Кожинов засмеялся, довольный.
– Вы заметили? Да? Это хорошо, что вы заметили. А вывел я Сталина таким исключительно потому, чтобы не усложнять тему. Иначе бы пришлось полемизировать с очень многими исследователями биографии Сталина, а каждый из них имеет в своих рассуждениях свое рациональное зерно, которое не всякий способен отделить от всего наносного, конъюнктурного, субъективного. В последнее время, если вы заметили, у нас культивируется взгляд на Сталина как на деспота, диктатора похуже Гитлера. Читатель запутался бы и ничего не понял. Это исключительно тактический прием. И вы правы, когда даете Сталина во всей сложности его характера, с его метаниями, вольными и невольными. Давно подмечено, что историк пишет о том, что было, а писатель о том, что могло быть, и часто писатель оказывается более прав, чем историк. И вообще, больше прислушивайтесь к своей совести, чем к чужим советам. Только в этом случае вы создадите что-то свое.
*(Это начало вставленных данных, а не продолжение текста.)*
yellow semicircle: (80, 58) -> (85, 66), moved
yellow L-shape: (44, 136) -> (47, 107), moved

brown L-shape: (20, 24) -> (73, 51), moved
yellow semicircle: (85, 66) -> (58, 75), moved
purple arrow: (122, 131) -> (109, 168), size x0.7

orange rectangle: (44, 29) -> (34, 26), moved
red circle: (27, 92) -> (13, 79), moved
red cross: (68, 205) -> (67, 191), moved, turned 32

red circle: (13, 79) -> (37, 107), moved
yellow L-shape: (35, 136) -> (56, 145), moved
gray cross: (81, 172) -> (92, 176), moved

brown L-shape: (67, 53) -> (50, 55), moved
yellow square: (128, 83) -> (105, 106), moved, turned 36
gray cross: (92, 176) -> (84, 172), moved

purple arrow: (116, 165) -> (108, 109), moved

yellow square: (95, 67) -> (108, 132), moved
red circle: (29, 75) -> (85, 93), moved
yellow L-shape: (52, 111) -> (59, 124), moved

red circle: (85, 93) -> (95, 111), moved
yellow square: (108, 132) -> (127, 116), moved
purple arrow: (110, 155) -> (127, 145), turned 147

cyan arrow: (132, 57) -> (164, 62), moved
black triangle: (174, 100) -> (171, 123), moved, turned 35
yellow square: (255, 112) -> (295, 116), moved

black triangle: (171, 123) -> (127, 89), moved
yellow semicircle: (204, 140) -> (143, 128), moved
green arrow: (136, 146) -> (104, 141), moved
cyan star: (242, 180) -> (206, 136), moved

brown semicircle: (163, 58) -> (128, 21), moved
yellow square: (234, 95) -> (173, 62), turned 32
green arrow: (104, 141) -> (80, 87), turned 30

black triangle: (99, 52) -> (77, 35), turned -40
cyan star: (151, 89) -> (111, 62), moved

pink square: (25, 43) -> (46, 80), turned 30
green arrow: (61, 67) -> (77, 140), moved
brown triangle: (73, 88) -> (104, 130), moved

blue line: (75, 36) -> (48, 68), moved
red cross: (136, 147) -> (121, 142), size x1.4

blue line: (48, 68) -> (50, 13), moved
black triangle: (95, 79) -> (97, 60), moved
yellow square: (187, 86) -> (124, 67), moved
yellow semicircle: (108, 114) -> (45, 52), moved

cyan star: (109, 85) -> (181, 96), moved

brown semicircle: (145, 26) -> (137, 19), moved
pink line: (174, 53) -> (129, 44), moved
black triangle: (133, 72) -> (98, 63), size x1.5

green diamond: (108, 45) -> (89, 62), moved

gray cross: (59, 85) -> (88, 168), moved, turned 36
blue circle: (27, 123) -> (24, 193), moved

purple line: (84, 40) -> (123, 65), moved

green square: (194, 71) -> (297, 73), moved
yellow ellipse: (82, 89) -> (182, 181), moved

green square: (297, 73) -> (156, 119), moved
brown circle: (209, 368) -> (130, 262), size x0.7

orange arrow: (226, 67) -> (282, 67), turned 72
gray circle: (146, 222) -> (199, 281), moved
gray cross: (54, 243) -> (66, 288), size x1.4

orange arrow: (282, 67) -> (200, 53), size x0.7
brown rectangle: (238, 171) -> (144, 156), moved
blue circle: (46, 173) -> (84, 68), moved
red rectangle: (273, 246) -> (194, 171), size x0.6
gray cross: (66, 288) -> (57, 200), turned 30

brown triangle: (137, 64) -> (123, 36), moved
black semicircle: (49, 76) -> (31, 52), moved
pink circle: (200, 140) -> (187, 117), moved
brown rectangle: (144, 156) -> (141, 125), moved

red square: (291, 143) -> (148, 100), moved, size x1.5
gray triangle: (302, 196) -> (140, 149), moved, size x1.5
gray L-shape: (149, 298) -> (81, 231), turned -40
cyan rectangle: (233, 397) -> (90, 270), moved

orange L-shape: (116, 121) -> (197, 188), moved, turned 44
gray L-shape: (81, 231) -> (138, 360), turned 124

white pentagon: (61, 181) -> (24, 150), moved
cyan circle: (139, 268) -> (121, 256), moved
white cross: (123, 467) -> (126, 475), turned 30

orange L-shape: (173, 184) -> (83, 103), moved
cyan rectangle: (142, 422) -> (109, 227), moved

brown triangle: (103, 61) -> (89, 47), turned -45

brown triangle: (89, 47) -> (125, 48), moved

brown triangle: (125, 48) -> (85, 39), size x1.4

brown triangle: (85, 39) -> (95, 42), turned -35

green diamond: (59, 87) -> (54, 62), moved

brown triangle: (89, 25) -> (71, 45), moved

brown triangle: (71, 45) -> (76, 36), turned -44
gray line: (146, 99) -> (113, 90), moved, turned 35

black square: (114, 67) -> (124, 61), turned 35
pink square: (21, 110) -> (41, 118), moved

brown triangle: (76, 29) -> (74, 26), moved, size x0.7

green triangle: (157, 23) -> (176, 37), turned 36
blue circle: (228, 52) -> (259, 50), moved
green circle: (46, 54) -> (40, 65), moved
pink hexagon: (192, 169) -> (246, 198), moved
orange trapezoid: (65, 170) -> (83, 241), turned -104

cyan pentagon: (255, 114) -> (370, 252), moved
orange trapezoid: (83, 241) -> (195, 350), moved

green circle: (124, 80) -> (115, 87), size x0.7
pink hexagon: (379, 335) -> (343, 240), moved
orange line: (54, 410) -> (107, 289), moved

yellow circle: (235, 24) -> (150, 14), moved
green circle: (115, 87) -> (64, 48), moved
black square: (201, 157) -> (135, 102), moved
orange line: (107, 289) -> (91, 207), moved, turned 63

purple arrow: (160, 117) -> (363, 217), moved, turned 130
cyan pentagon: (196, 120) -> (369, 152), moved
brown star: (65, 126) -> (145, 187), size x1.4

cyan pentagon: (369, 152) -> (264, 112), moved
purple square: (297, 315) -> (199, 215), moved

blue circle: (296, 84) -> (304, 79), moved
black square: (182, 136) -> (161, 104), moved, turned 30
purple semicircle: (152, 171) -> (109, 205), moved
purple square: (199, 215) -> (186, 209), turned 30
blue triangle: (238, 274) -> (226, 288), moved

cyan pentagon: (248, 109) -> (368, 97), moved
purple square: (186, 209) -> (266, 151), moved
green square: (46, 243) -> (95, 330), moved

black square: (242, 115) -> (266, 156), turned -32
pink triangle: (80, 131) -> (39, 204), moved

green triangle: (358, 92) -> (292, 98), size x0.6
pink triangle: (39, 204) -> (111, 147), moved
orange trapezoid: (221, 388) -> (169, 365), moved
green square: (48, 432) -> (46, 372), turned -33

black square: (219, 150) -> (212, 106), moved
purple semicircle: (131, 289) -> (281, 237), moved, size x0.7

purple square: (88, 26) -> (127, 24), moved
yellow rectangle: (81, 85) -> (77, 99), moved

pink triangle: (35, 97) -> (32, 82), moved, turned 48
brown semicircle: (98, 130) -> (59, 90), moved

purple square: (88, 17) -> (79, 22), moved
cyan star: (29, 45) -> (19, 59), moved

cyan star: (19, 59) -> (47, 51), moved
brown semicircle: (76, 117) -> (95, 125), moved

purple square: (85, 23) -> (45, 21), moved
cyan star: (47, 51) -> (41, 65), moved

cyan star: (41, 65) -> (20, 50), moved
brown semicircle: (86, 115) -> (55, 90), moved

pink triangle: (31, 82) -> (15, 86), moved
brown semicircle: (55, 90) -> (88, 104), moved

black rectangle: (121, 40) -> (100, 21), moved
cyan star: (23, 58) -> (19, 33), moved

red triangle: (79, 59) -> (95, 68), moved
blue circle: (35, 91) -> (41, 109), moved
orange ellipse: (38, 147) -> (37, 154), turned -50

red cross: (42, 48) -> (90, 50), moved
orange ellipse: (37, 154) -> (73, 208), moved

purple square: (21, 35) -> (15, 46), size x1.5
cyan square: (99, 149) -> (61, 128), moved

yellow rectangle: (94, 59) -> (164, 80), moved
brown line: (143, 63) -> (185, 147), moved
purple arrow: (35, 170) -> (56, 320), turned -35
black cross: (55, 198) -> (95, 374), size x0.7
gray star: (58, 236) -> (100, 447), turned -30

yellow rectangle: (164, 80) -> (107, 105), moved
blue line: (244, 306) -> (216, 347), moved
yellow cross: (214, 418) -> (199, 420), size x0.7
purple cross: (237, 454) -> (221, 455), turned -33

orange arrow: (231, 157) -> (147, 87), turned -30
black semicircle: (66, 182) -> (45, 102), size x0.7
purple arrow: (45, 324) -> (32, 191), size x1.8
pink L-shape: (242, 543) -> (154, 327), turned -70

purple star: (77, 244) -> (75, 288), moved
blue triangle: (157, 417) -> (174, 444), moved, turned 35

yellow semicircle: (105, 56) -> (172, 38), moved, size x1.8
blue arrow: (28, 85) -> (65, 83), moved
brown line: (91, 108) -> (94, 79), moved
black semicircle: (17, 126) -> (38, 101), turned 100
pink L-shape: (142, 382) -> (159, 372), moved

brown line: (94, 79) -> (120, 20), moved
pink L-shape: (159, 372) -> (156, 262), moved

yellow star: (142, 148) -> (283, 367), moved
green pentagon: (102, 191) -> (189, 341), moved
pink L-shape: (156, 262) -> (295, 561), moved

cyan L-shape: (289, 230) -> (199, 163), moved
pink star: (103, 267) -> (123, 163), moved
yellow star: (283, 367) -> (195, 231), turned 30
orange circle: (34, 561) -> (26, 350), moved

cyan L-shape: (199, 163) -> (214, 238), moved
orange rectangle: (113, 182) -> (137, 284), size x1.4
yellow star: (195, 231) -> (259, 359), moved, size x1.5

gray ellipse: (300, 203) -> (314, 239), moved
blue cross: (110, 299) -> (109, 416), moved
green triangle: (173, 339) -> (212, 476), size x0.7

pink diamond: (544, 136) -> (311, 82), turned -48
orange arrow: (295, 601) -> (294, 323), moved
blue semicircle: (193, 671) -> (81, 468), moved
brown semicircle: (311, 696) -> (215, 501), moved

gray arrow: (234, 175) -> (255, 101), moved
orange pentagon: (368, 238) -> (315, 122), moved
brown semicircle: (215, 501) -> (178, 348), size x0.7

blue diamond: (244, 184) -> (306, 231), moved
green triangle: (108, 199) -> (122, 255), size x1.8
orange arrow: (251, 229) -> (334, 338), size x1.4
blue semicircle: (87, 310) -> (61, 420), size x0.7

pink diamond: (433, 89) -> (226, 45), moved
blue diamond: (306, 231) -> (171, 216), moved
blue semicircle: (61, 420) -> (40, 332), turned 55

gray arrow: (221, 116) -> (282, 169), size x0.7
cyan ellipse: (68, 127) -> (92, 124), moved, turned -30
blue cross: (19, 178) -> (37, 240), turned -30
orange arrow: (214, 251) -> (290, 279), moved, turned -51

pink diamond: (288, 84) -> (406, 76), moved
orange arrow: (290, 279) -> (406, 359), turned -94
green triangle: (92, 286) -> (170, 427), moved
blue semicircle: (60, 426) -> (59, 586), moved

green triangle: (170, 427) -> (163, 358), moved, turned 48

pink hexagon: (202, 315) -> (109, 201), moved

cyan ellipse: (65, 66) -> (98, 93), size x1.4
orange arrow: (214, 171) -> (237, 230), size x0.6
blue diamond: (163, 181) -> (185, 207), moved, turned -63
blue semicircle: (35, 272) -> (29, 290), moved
К концу разговора я попросил ВВ подписать его книгу «Россия. Век ХХ-й».
– Только, Вадим Валерианович, не обращайте внимание на то, что она вся исчеркана. Так я работаю со всеми книгами, которые особенно привлекают мое внимание. Так исчерканы мною сочинения Маркса, Ленина, Сталина. В том числе и Библия…
Кожинов полистал книгу, и я заметил, что ему очень понравились мои каракули на ее страницах. Подписав, он показал на полки справа от своего стола и произнес с гордостью:
– Вот это все, написанное мной в разные годы. Вот закончу вторую книгу и на этом, видимо, завершу свою работу по истории России. А вообще у меня более двухсот работ. И впервые я напечатался в девятнадцать лет, будучи студентом университета, – говорил он не без гордости.
Я смотрел на книги, стоящие на отдельной полке, единственной из всех, не занятой так же тесно, как остальные, и думал, что мне не хватит жизни, чтобы в конце ее похвастаться таким же количеством.
А еще, признаюсь, мне очень хотелось, чтобы он не просто поставил в свою книгу автограф, а повторил слова, произнесенные им по телефону: «действительно русский, действительно самобытный писатель». И с трудом удержался, чтобы не подсказать ему такой вариант. Более того. Я не сразу привел эти слова Кожинова в этом тексте, потому что, согласитесь, когда его уже нет, всякий может придумать что угодно, чтобы возвысить себя в собственных глазах и глазах своих коллег. Но эти слова были сказаны, а дальнейшие отношения с Вадимом Валериановичем лишь подтвердило их.